== MATERIAL FOR THE TASK ==
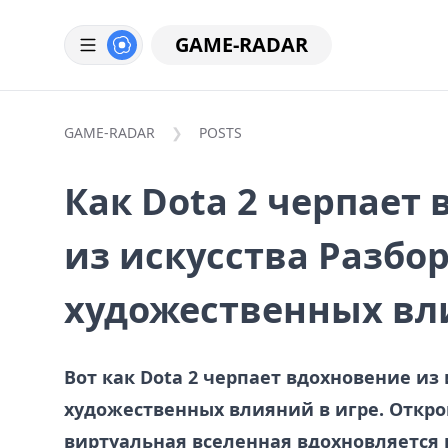
GAME-RADAR
GAME-RADAR
POSTS
Как Dota 2 черпает
из искусства Разбо
художественных вл
Вот как Dota 2 черпает вдохновение из 
художественных влияний в игре. Открой
виртуальная вселенная вдохновляется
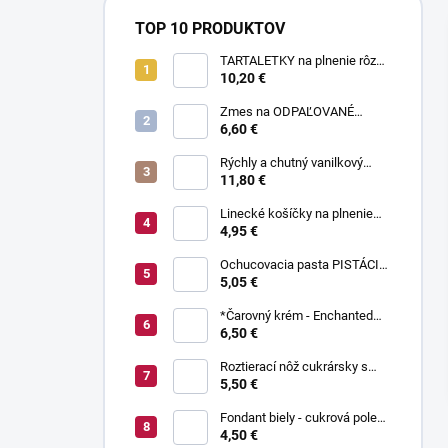
TOP 10 PRODUKTOV
TARTALETKY na plnenie rôzne
druhy 34 ks
10,20 €
Zmes na ODPAĽOVANÉ
CESTO bez odpaľovania 500 g
6,60 €
Rýchly a chutný vanilkový
puding bez varenia 1 kg
11,80 €
Linecké košíčky na plnenie
300 g
4,95 €
Ochucovacia pasta PISTÁCIA
70 g
5,05 €
*Čarovný krém - Enchanted
Cream ® 450 g
6,50 €
Roztierací nôž cukrársky s
ohnutou čepeľou 37 cm
5,50 €
Fondant biely - cukrová poleva
800 g
4,50 €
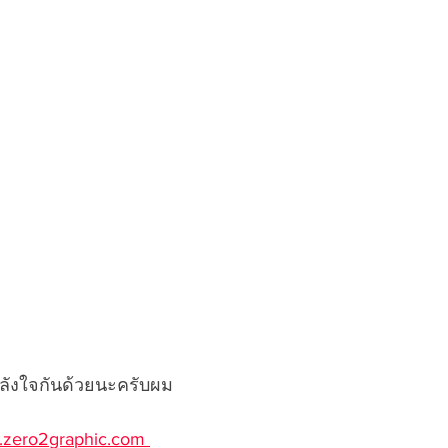
ลังใจกันด้วยนะครับผม 
zero2graphic.com 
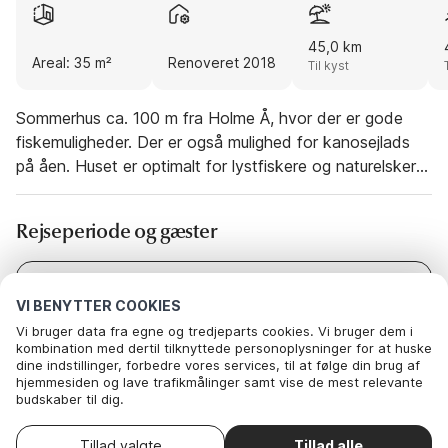
45,0 km
Areal: 35 m²
Renoveret 2018
Til kyst
Sommerhus ca. 100 m fra Holme Å, hvor der er gode
fiskemuligheder. Der er også mulighed for kanosejlads
på åen. Huset er optimalt for lystfiskere og naturelskere,
da der er fiskerenseplads og stor fælles fryser på 60-99
l til opbevaring af fisk (ingen garanti for plads i fryseren)
Rejseperiode og gæster
i fælleshus. Fiskekort kan købes ved Brugsen.
Fælleshus på 80 m2 bygget i 2008 med frit, trådløst
internet (egen pc skal medbringes). Vaskemaskine mod
Dato
I dag
-
I morgen
VI BENYTTER COOKIES
betaling. Sommerhuset er beliggende tæt ved
Gæster
2 Gæster
Vi bruger data fra egne og tredjeparts cookies. Vi bruger dem i
fælleshuset og på egen naturgrund med
kombination med dertil tilknyttede personoplysninger for at huske
parkeringsmulighed helt op til sommerhuset. Børnene
dine indstillinger, forbedre vores services, til at følge din brug af
kan lege i skoven og nyde fårene på marken.
hjemmesiden og lave trafikmålinger samt vise de mest relevante
budskaber til dig.
Nedenfor kan du vælge at sige ok til alle cookies eller selv vælge,
Denne feriebolig er ikke tilgængelig på de
Skift
hvilke af vores valgfrie cookies du vil acceptere.
datoer
valgte datoer. Prøv andre datoer.
Tillad valgte
Tillad alle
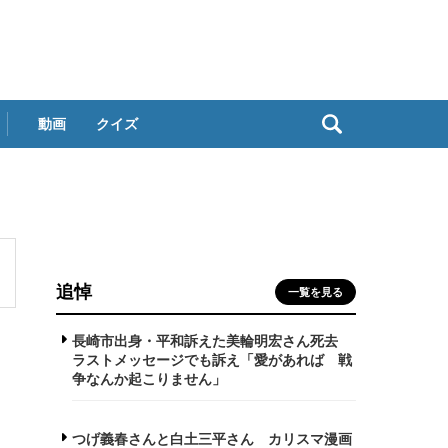
動画
クイズ
追悼
一覧を見る
長崎市出身・平和訴えた美輪明宏さん死去
ラストメッセージでも訴え「愛があれば 戦
争なんか起こりません」
つげ義春さんと白土三平さん カリスマ漫画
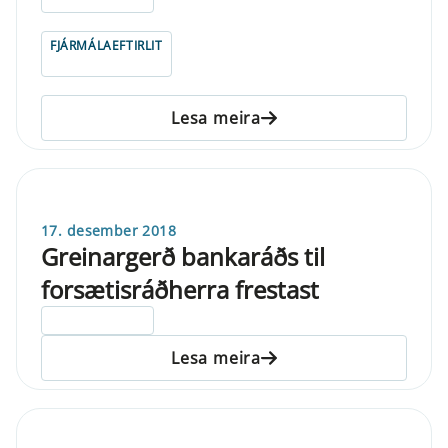
FJÁRMÁLAEFTIRLIT
Lesa meira
17. desember 2018
Greinargerð bankaráðs til
forsætisráðherra frestast
ELDRI EN 5 ÁRA
Lesa meira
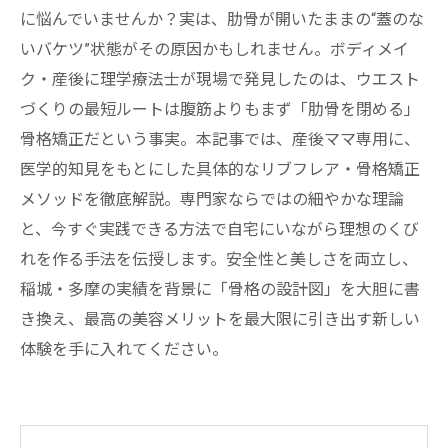
に悩んでいませんか？実は、肋骨が開いたままの“蓋のな
いバケツ”状態がその原因かもしれません。ボディメイ
ク・産後に理学療法士が現場で発見したのは、ウエスト
づくりの最短ルートは腹筋よりもまず「肋骨を閉める」
骨格矯正だという事実。本記事では、産後ママ専用に、
医学的知見をもとにした具体的なリブフレア・骨格矯正
メソッドを徹底解説。専門家ならではの細やかな理論
と、今すぐ実践できる方法で自宅にいながら理想のくび
れを作る手法を伝授します。安全性と美しさを両立し、
稲城・多摩の実績を背景に「骨格の設計図」を大胆に書
き換え、最高の美容メリットを最大限に引き出す新しい
体験を手に入れてください。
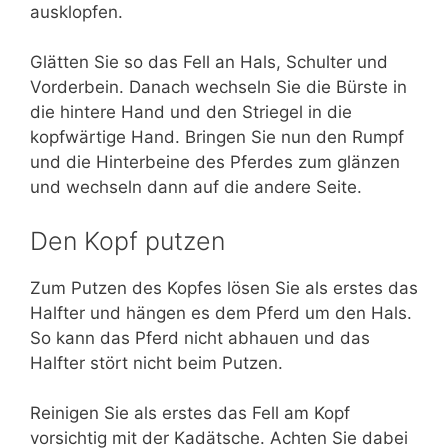
ausklopfen.
Glätten Sie so das Fell an Hals, Schulter und
Vorderbein. Danach wechseln Sie die Bürste in
die hintere Hand und den Striegel in die
kopfwärtige Hand. Bringen Sie nun den Rumpf
und die Hinterbeine des Pferdes zum glänzen
und wechseln dann auf die andere Seite.
Den Kopf putzen
Zum Putzen des Kopfes lösen Sie als erstes das
Halfter und hängen es dem Pferd um den Hals.
So kann das Pferd nicht abhauen und das
Halfter stört nicht beim Putzen.
Reinigen Sie als erstes das Fell am Kopf
vorsichtig mit der Kadätsche. Achten Sie dabei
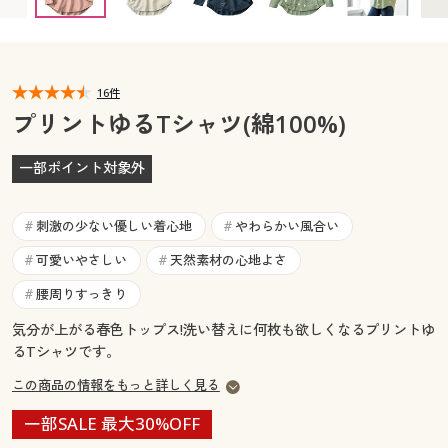
カタログ無料プレゼント
マイページ
会員メニュー
閲覧履歴
16件
マイページ
プリントゆるTシャツ(綿100%)
お気に入り
閲覧履歴
一部ポイント対象外
サポート
お気に入り
刺激の少ない優しい着心地
やわらかい風合い
#
#
ご利用ガイド
サポート
可愛いやさしい
天然素材の心地よさ
#
#
腰周りすっきり
#
よくある質問とお問い合わせ
ご利用ガイド
気分が上がる春色トップス!洗い替えに何枚も欲しくなるプリントゆ
るTシャツです。
よくある質問とお問い合わせ
この商品の情報をもっと詳しく見る
一部SALE 最大30%OFF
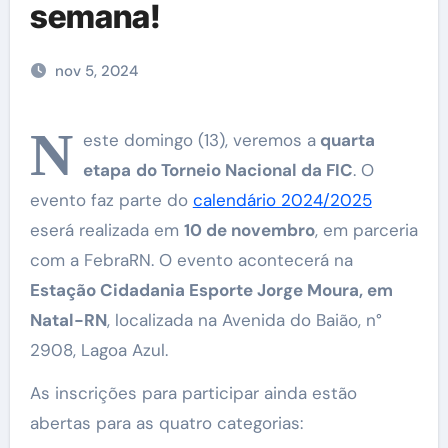
semana!
nov 5, 2024
N
este domingo (13), veremos a
quarta
etapa
do Torneio Nacional da FIC
. O
evento faz parte do
calendário 2024/2025
eserá realizada em
10 de novembro
, em parceria
com a FebraRN. O evento acontecerá na
Estação Cidadania Esporte Jorge Moura, em
Natal-RN
, localizada na Avenida do Baião, n°
2908, Lagoa Azul.
As inscrições para participar ainda estão
abertas para as quatro categorias:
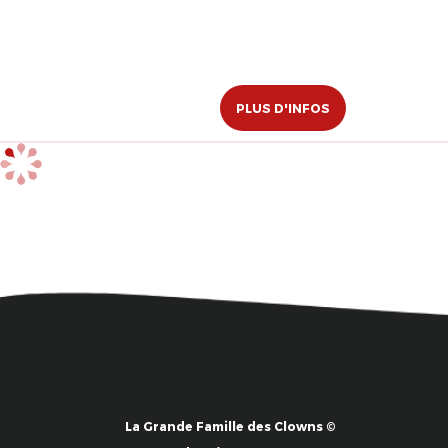
PLUS D'INFOS
La Grande Famille des Clowns ©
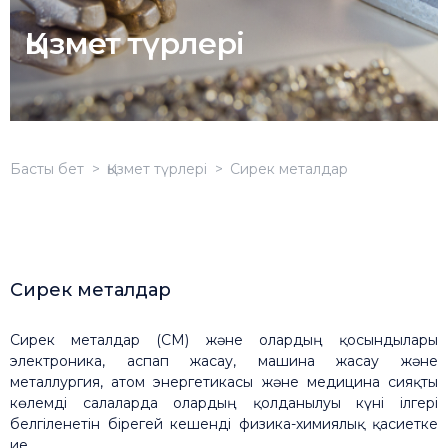
Қызмет түрлері
Басты бет
Қызмет түрлері
Сирек металдар
Сирек металдар
Сирек металдар (СМ) және олардың қосындылары
электроника, аспап жасау, машина жасау және
металлургия, атом энергетикасы және медицина сияқты
көлемді салаларда олардың қолданылуы күні ілгері
белгіленетін бірегей кешенді физика-химиялық қасиетке
ие.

== BRIEF ==
Output every entry above verbatim, but leave out the pictures.

== RESPONSE AREA ==
GAME-RADAR
GAME-RADAR
POSTS
Как Dota 2 черпает
из искусства Разбо
художественных вл
Вот как Dota 2 черпает вдохновение из 
художественных влияний в игре. Открой
виртуальная вселенная вдохновляется
TOP 10 PRODUKTOV
TARTALETKY na plnenie rôzne
druhy 34 ks
10,20 €
Zmes na ODPAĽOVANÉ
CESTO bez odpaľovania 500 g
6,60 €
Rýchly a chutný vanilkový
puding bez varenia 1 kg
11,80 €
Linecké košíčky na plnenie
300 g
4,95 €
Ochucovacia pasta PISTÁCIA
70 g
5,05 €
*Čarovný krém - Enchanted
Cream ® 450 g
6,50 €
Roztierací nôž cukrársky s
ohnutou čepeľou 37 cm
5,50 €
Fondant biely - cukrová poleva
800 g
4,50 €
ลังใจกันด้วยนะครับผม 
zero2graphic.com 
45,0 km
Areal: 35 m²
Renoveret 2018
Til kyst
Sommerhus ca. 100 m fra Holme Å, hvor der er gode
fiskemuligheder. Der er også mulighed for kanosejlads
på åen. Huset er optimalt for lystfiskere og naturelskere,
da der er fiskerenseplads og stor fælles fryser på 60-99
l til opbevaring af fisk (ingen garanti for plads i fryseren)
Rejseperiode og gæster
i fælleshus. Fiskekort kan købes ved Brugsen.
Fælleshus på 80 m2 bygget i 2008 med frit, trådløst
internet (egen pc skal medbringes). Vaskemaskine mod
Dato
I dag
-
I morgen
VI BENYTTER COOKIES
betaling. Sommerhuset er beliggende tæt ved
Gæster
2 Gæster
Vi bruger data fra egne og tredjeparts cookies. Vi bruger dem i
fælleshuset og på egen naturgrund med
kombination med dertil tilknyttede personoplysninger for at huske
parkeringsmulighed helt op til sommerhuset. Børnene
dine indstillinger, forbedre vores services, til at følge din brug af
kan lege i skoven og nyde fårene på marken.
hjemmesiden og lave trafikmålinger samt vise de mest relevante
budskaber til dig.
Nedenfor kan du vælge at sige ok til alle cookies eller selv vælge,
Denne feriebolig er ikke tilgængelig på de
Skift
hvilke af vores valgfrie cookies du vil acceptere.
datoer
valgte datoer. Prøv andre datoer.
Tillad valgte
Tillad alle
動画
クイズ
追悼
一覧を見る
長崎市出身・平和訴えた美輪明宏さん死去
ラストメッセージでも訴え「愛があれば 戦
争なんか起こりません」
つげ義春さんと白土三平さん カリスマ漫画
FJÁRMÁLAEFTIRLIT
Lesa meira
17. desember 2018
Greinargerð bankaráðs til
forsætisráðherra frestast
ELDRI EN 5 ÁRA
Lesa meira
に悩んでいませんか？実は、肋骨が開いたままの“蓋のな
いバケツ”状態がその原因かもしれません。ボディメイ
ク・産後に理学療法士が現場で発見したのは、ウエスト
づくりの最短ルートは腹筋よりもまず「肋骨を閉める」
骨格矯正だという事実。本記事では、産後ママ専用に、
医学的知見をもとにした具体的なリブフレア・骨格矯正
メソッドを徹底解説。専門家ならではの細やかな理論
と、今すぐ実践できる方法で自宅にいながら理想のくび
れを作る手法を伝授します。安全性と美しさを両立し、
稲城・多摩の実績を背景に「骨格の設計図」を大胆に書
き換え、最高の美容メリットを最大限に引き出す新しい
体験を手に入れてください。
ausklopfen.
Glätten Sie so das Fell an Hals, Schulter und
Vorderbein. Danach wechseln Sie die Bürste in
die hintere Hand und den Striegel in die
kopfwärtige Hand. Bringen Sie nun den Rumpf
und die Hinterbeine des Pferdes zum glänzen
und wechseln dann auf die andere Seite.
Den Kopf putzen
Zum Putzen des Kopfes lösen Sie als erstes das
Halfter und hängen es dem Pferd um den Hals.
So kann das Pferd nicht abhauen und das
Halfter stört nicht beim Putzen.
Reinigen Sie als erstes das Fell am Kopf
vorsichtig mit der Kadätsche. Achten Sie dabei
カタログ無料プレゼント
マイページ
会員メニュー
閲覧履歴
16件
マイページ
プリントゆるTシャツ(綿100%)
お気に入り
閲覧履歴
一部ポイント対象外
サポート
お気に入り
刺激の少ない優しい着心地
やわらかい風合い
#
#
ご利用ガイド
サポート
可愛いやさしい
天然素材の心地よさ
#
#
腰周りすっきり
#
よくある質問とお問い合わせ
ご利用ガイド
気分が上がる春色トップス!洗い替えに何枚も欲しくなるプリントゆ
るTシャツです。
よくある質問とお問い合わせ
この商品の情報をもっと詳しく見る
一部SALE 最大30%OFF
semana!
nov 5, 2024
N
este domingo (13), veremos a
quarta
etapa
do Torneio Nacional da FIC
. O
evento faz parte do
calendário 2024/2025
eserá realizada em
10 de novembro
, em parceria
com a FebraRN. O evento acontecerá na
Estação Cidadania Esporte Jorge Moura, em
Natal-RN
, localizada na Avenida do Baião, n°
2908, Lagoa Azul.
As inscrições para participar ainda estão
abertas para as quatro categorias:
PLUS D'INFOS
La Grande Famille des Clowns ©
Қызмет түрлері
Басты бет
Қызмет түрлері
Сирек металдар
Сирек металдар
Сирек металдар (СМ) және олардың қосындылары
электроника, аспап жасау, машина жасау және
металлургия, атом энергетикасы және медицина сияқты
көлемді салаларда олардың қолданылуы күні ілгері
белгіленетін бірегей кешенді физика-химиялық қасиетке
ие.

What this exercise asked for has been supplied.